InnoLead: How do you keep up with what consumers want?
Kay: Consumers’ expectations are absolutely changing ,and they’re really dramatically changing in healthcare with this shift of control to consumer. A couple things: We always need to be mindful of where the world is headed, and interestingly you don’t get that from a magazine, you get that from consumers. And you get that when you understand super-users and where they are headed…
We also gather a lot of foresight and insight from our partners, [the] entrepreneurs. We have deep relationships with venture capitalists. You can sort of get a sense of where the waves are forming by looking at what’s happening in the entrepreneurial ecosystem.
The thing about entrepreneurs is they need partners in order to scale these things. So we have a unique ability to translate that foresight/insight and align that with specific companies and strategies and go.

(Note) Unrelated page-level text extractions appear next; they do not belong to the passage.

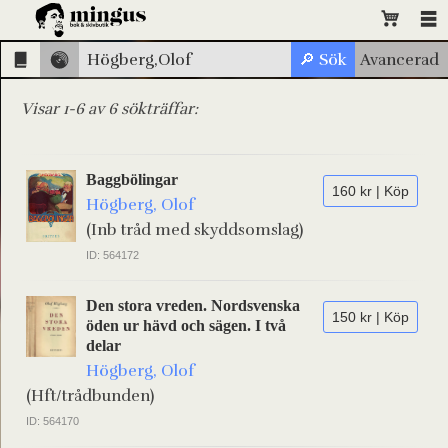
Visar 1-6 av 6 sökträffar:
Baggbölingar
160 kr | Köp
Högberg, Olof
(Inb tråd med skyddsomslag)
ID: 564172
Den stora vreden. Nordsvenska
150 kr | Köp
öden ur hävd och sägen. I två
delar
Högberg, Olof
(Hft/trådbunden)
ID: 564170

And then you learn. You have to have a culture of learning, because we’re always going to be pointing to where the puck is headed, but we also have to have an innovation portfolio that creates value today.
We believe over time, while we’re focused as an organization on helping people suffering from severe chronic conditions, we know that the learnings we get from that will help us innovate…and start to move into preventing those conditions in the first instance. So, that learning mentality becomes really, really important. This is a very curious organization across all the businesses.